Authors Harriet E. Michael and Shirley Crowder are so generous in sharing their wisdom over the next couple of weeks. CLICK HERE TO GET ALL OF THEIR DEVOTIONS THROUGH NOVEMBER 6!
Here’s their first installment.
Read: Psalm 74:13-17
The day is yours, and yours also the night; you established the sun and moon. It was you who set all the boundaries of the earth; you made both summer and winter.
Psalm 74:16-17 (NIV)
Autumn was once an enigma to me. As a little girl growing up beneath the hot tropical sun, I had no memory of autumn. Oh, I had experienced it when my parents were in America on furlough but I was too young to really remember what it was like. And furlough, when you are only five years old, is a year of so many new things, that it is hard to process and remember.

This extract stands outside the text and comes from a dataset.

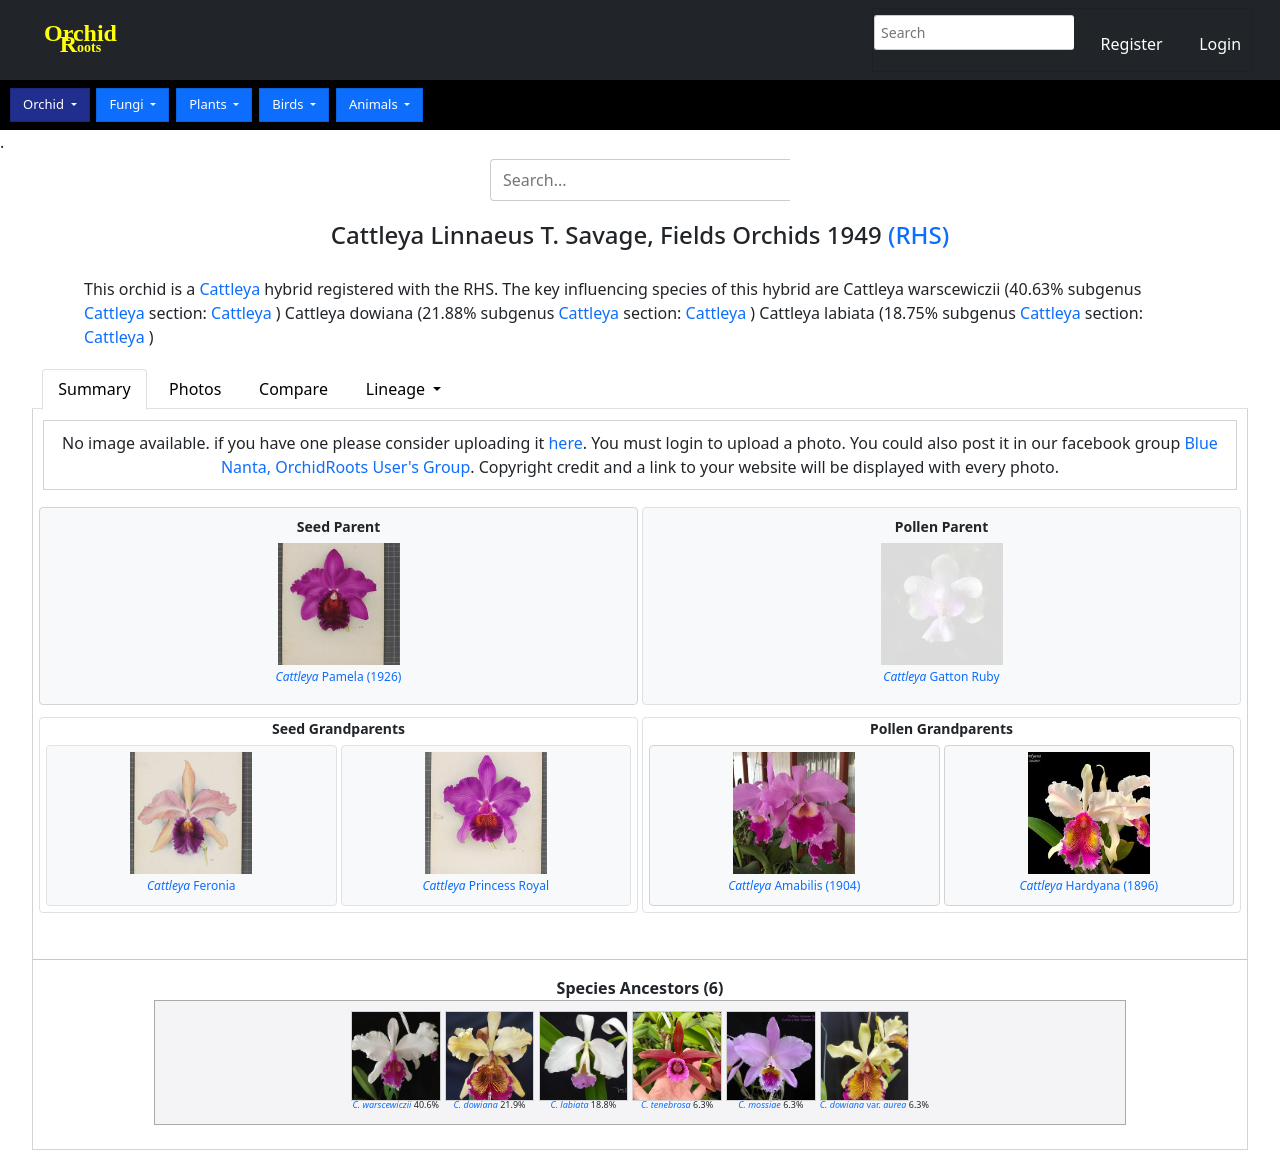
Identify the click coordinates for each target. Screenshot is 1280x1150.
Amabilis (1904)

But nonetheless, even in tropical Nigeria, I learned to love the autumn season. Why did I love it as a child when I had not experienced it? Where did I get my love for this season of cooler weather, colorful scenery, scurrying squirrels, crunchy leaves, and frosty mornings? I think the credit goes to a missionary aunt who taught both Shirley and me in school–our Aunt Lil Wasson.
Because she had a teaching degree and several children of her own in need of an education, Aunt Lil bravely took on the job of elementary school teacher to all the missionary kids on the Ogbomoso compound. Ogbomoso, the Nigerian town where we lived, had both a hospital and seminary with about a half a dozen missionary families working in each. All together these missionaries had at least a dozen or more elementary-age children depending on who was on furlough in any given year. Aunt Lil taught all of us in her garage which had been made into a one-room schoolhouse. She taught every child in grades kindergarten through the fourth grade in one room. She was a brave woman, indeed.

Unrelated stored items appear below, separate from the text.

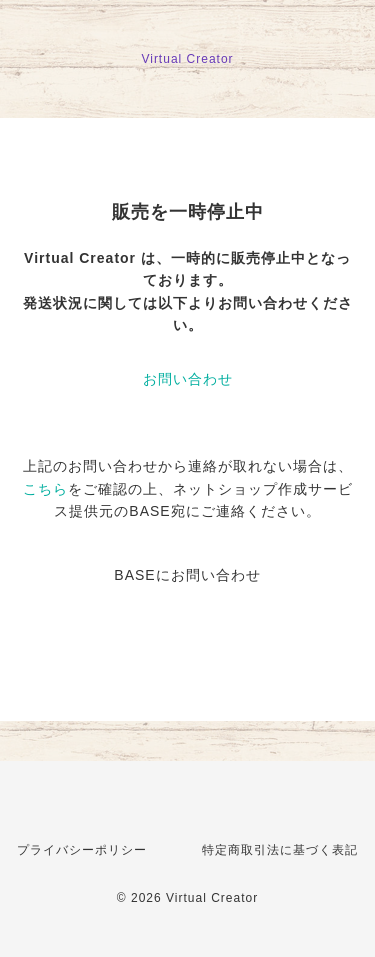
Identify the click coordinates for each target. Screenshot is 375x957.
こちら (45, 489)
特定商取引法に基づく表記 (280, 850)
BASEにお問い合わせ (187, 575)
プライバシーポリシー (82, 850)
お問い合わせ (188, 379)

Aunt Lil loved autumn. She grew up in Arkansas where trees are abundant, and autumns are glorious. Of course, Nigeria had only two seasons–rainy and dry. Half the year it rained some every day and the other half it did not rain at all. America’s autumn months fall right at the end of the rainy season in Nigeria.
Yet, Aunt Lil always decorated her schoolroom with pictures representative of autumn in America and had her American citizen students learn about their homeland. I can still remember sitting in her garage classroom looking at the decorations all around me–bright orange pumpkins, brown squirrels with nuts in their mouths, and trees with red, orange, and yellow leaves.
She had one large poster-size picture of Jack Frost painting a leaf with an artist palette of fall colors which always intrigued me. One hand was under the palette and the other held a paintbrush. Of course, we all knew Jack Frost was not real, but my imagination went wild just the same with thoughts of a magical place where the world turned bright with colors, where shiny, frosty crystals formed on the ground, and a little elf painted the leaves when children were not looking.
I think of Aunt Lil every fall. I thank God for her enthusiasm over the world He made, both tropical and temperate. And I realize how everything people do can have a lasting ripple effect on those around them.
Prayer: Gracious Heavenly Father, creator of this vast and beautiful world, thank You for the exquisite beauty that surrounds us whether we experience colorful autumn foliage or lovely tropical blooms. Make us mindful that our lives affect others in so many ways. May we impact them for You. In Jesus’ name, Amen.
Thought for the Day: Others are watching you!